Events

The Caine Prize Reading: Makena Onjerika

The Caine Prize Lecture

Cosponsors
  • The Department of Middle Eastern, South Asian and African Studies
  • Georgetown University’s Department of English and Lannan Center for Poetics and Social Practice
Notes
  • Free and open to the public
  • No registration necessary
  • First come, first seated

The Caine Prize for African Writing is a literature prize awarded to an African writer of a short story published in English. The prize was launched in 2000 to encourage and highlight the richness and diversity of African writing by bringing it to a wider audience internationally. The focus on the short story reflects the contemporary development of the African story-telling tradition.

Columbia University will host the 2018 Caine Prize winner Makena Onjerika, who was awarded the prize for her short story ‘Fanta Blackcurrant’ published in Wasafiri (2017).
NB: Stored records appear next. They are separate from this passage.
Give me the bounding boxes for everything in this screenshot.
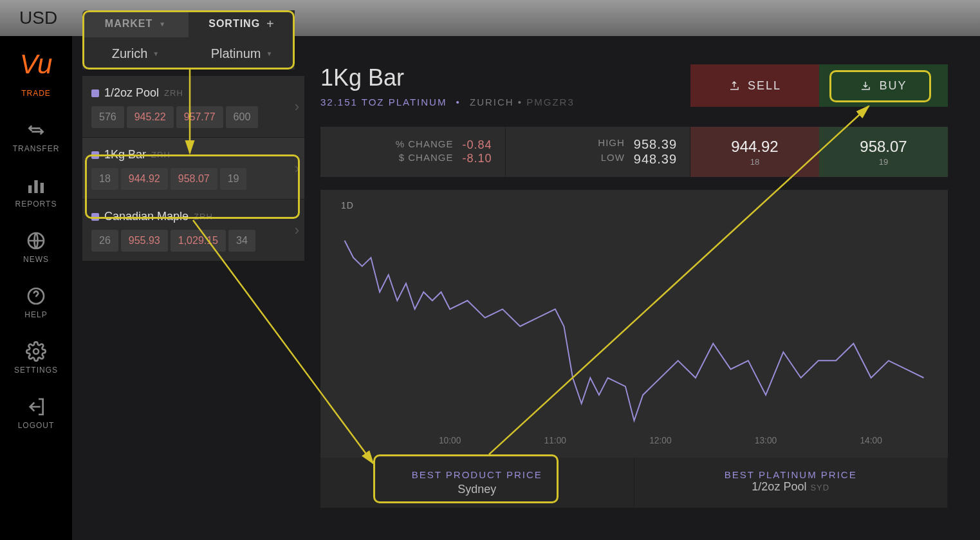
product-loc: ZRH xyxy=(164,88,183,98)
gear-icon xyxy=(26,341,46,362)
svg-text:10:00: 10:00 xyxy=(439,435,461,445)
caret-down-icon: ▼ xyxy=(153,50,159,57)
nav-transfer[interactable]: TRANSFER xyxy=(13,120,60,153)
nav-trade-label: TRADE xyxy=(21,89,51,98)
best-metal-loc: SYD xyxy=(810,483,829,492)
tab-sorting-label: SORTING xyxy=(208,18,260,30)
nav-trade[interactable]: TRADE xyxy=(21,89,51,98)
svg-text:12:00: 12:00 xyxy=(649,435,672,445)
bar-chart-icon xyxy=(26,175,46,196)
buy-price[interactable]: 958.07 xyxy=(171,168,217,190)
plus-icon: + xyxy=(266,17,275,32)
sidebar: Vu TRADE TRANSFER REPORTS NEWS HELP SETT… xyxy=(0,36,72,540)
high-label: HIGH xyxy=(598,137,625,152)
svg-rect-1 xyxy=(34,180,37,193)
best-product[interactable]: BEST PRODUCT PRICE Sydney xyxy=(320,458,634,508)
transfer-icon xyxy=(26,120,46,140)
price-chart: 10:0011:0012:0013:0014:00 xyxy=(326,210,943,455)
product-name: 1/2oz Pool xyxy=(104,86,159,100)
low-value: 948.39 xyxy=(634,152,677,167)
nav-transfer-label: TRANSFER xyxy=(13,144,60,153)
low-label: LOW xyxy=(601,152,625,167)
qty1: 18 xyxy=(91,168,118,190)
bullet-icon: • xyxy=(518,97,526,107)
sell-button-label: SELL xyxy=(748,79,781,93)
product-name: 1Kg Bar xyxy=(104,148,146,162)
buy-qty: 19 xyxy=(879,157,888,167)
nav-help[interactable]: HELP xyxy=(24,286,47,319)
tab-market-label: MARKET xyxy=(105,18,153,30)
nav-logout[interactable]: LOGOUT xyxy=(18,396,55,430)
sell-price[interactable]: 945.22 xyxy=(127,106,174,128)
product-name: Canadian Maple xyxy=(104,210,189,223)
detail-panel: 1Kg Bar 32.151 TOZ PLATINUM • ZURICH • P… xyxy=(320,64,948,508)
buy-price[interactable]: 1,029.15 xyxy=(171,230,226,252)
sell-button[interactable]: SELL xyxy=(690,64,819,107)
best-metal-label: BEST PLATINUM PRICE xyxy=(634,469,948,480)
caret-down-icon: ▼ xyxy=(266,50,272,57)
product-row[interactable]: Canadian Maple ZRH 26 955.93 1,029.15 34… xyxy=(82,200,304,261)
chevron-right-icon[interactable]: › xyxy=(295,160,299,177)
nav-logout-label: LOGOUT xyxy=(18,421,55,430)
best-product-label: BEST PRODUCT PRICE xyxy=(320,469,634,480)
nav-news-label: NEWS xyxy=(23,255,49,264)
qty2: 19 xyxy=(220,168,247,190)
dollar-change: -8.10 xyxy=(462,152,492,165)
svg-point-5 xyxy=(33,349,39,354)
buy-price[interactable]: 957.77 xyxy=(176,106,223,128)
nav-reports[interactable]: REPORTS xyxy=(15,175,57,209)
qty1: 26 xyxy=(91,230,118,252)
swatch-icon xyxy=(91,151,99,159)
swatch-icon xyxy=(91,213,99,221)
nav-news[interactable]: NEWS xyxy=(23,230,49,264)
caret-down-icon: ▼ xyxy=(159,21,166,28)
detail-metal: 32.151 TOZ PLATINUM xyxy=(320,97,447,107)
upload-icon xyxy=(728,80,740,91)
filter-location[interactable]: Zurich ▼ xyxy=(82,37,189,70)
change-cell: % CHANGE-0.84 $ CHANGE-8.10 xyxy=(320,127,506,177)
chart-period[interactable]: 1D xyxy=(341,200,943,210)
buy-button[interactable]: BUY xyxy=(819,64,948,107)
sell-price[interactable]: 944.92 xyxy=(121,168,168,190)
chevron-right-icon[interactable]: › xyxy=(295,222,299,239)
sell-qty: 18 xyxy=(750,157,759,167)
tabs: MARKET ▼ SORTING + xyxy=(82,10,295,37)
chevron-right-icon[interactable]: › xyxy=(295,98,299,115)
swatch-icon xyxy=(91,89,99,97)
product-row[interactable]: 1/2oz Pool ZRH 576 945.22 957.77 600 › xyxy=(82,76,304,138)
currency[interactable]: USD xyxy=(19,8,57,28)
buy-price-value: 958.07 xyxy=(860,138,907,156)
qty1: 576 xyxy=(91,106,124,128)
buy-price-cell[interactable]: 958.07 19 xyxy=(819,127,948,177)
chart-area[interactable]: 1D 10:0011:0012:0013:0014:00 xyxy=(320,190,948,458)
detail-code: PMGZR3 xyxy=(526,97,575,107)
action-row: SELL BUY xyxy=(690,64,948,107)
dollar-change-label: $ CHANGE xyxy=(399,152,454,165)
product-list: 1/2oz Pool ZRH 576 945.22 957.77 600 › 1… xyxy=(82,76,304,261)
sell-price-cell[interactable]: 944.92 18 xyxy=(690,127,819,177)
svg-text:14:00: 14:00 xyxy=(860,435,882,445)
best-metal[interactable]: BEST PLATINUM PRICE 1/2oz PoolSYD xyxy=(634,458,948,508)
nav-help-label: HELP xyxy=(24,310,47,319)
product-loc: ZRH xyxy=(194,212,213,221)
nav-reports-label: REPORTS xyxy=(15,200,57,209)
sell-price-value: 944.92 xyxy=(731,138,778,156)
filter-metal[interactable]: Platinum ▼ xyxy=(189,37,295,70)
best-metal-value: 1/2oz Pool xyxy=(752,480,806,493)
sell-price[interactable]: 955.93 xyxy=(121,230,168,252)
svg-text:11:00: 11:00 xyxy=(544,435,567,445)
stat-bar: % CHANGE-0.84 $ CHANGE-8.10 HIGH958.39 L… xyxy=(320,127,948,177)
logout-icon xyxy=(26,396,46,417)
detail-location: ZURICH xyxy=(470,97,514,107)
highlow-cell: HIGH958.39 LOW948.39 xyxy=(506,127,691,177)
buy-button-label: BUY xyxy=(879,79,907,93)
tab-sorting[interactable]: SORTING + xyxy=(189,10,295,37)
nav-settings[interactable]: SETTINGS xyxy=(14,341,58,375)
product-loc: ZRH xyxy=(151,150,171,160)
tab-market[interactable]: MARKET ▼ xyxy=(82,10,189,37)
product-row[interactable]: 1Kg Bar ZRH 18 944.92 958.07 19 › xyxy=(82,138,304,200)
svg-rect-0 xyxy=(28,185,32,193)
filter-location-label: Zurich xyxy=(112,46,148,61)
help-icon xyxy=(26,286,46,306)
best-bar: BEST PRODUCT PRICE Sydney BEST PLATINUM … xyxy=(320,458,948,508)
Narrated in the first person plural, “Fanta Blackcurrant” follows Meri, a street child of Nairobi, who makes a living using her natural intelligence and charisma, but wants nothing more than ‘a big Fanta Blackcurrant for her to drink every day and it never finish”. While it seems Meri's natural wit may enable her to escape the streets, days follow days and years follow years, and having turned to the sex trade, she finds herself pregnant. Her success stealing from Nairobi’s business women attracts the attention of local criminals, who beat her and leave her for dead. After a long recovery, Meri ‘crossed the river and then we do not know where she went’.

Dinaw Mengestu praised the story in his remarks, saying, “the winner of this year’s Caine Prize is as fierce as they come – a narrative forged but not defined by the streets of Nairobi, a story that stands as more than just witness. Makena Onjerika’s ‘Fanta Blackcurrant’ presides over a grammar and architecture of its own making, one that eschews any trace of sentimentality in favour of a narrative that is haunting in its humour, sorrow and intimacy”.
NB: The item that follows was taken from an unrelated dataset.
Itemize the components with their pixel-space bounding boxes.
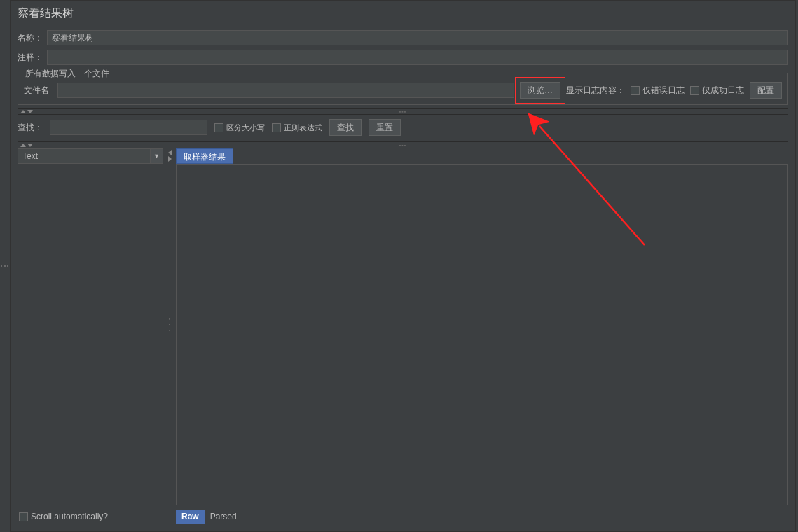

Makena is a graduate of the MFA Creative Writing programme at New York University, and has been published in Urban Confustions and Wasifiri. She lives in Nairobi, Kenya, and is currently working on a fantasy novel.

Jennifer Wenzel, Associate Professor of English and Comparative Literature and Middle Eastern, South Asian, and African Studies at Columbia University, will chair this talk, and Yvette Christianse, Professor of Africana Studies and English Literature at Barnard College, will be the respondent.

The event is being organized in collaboration with Georgetown University’s Department of English and Lannan Center for Poetics and Social Practice.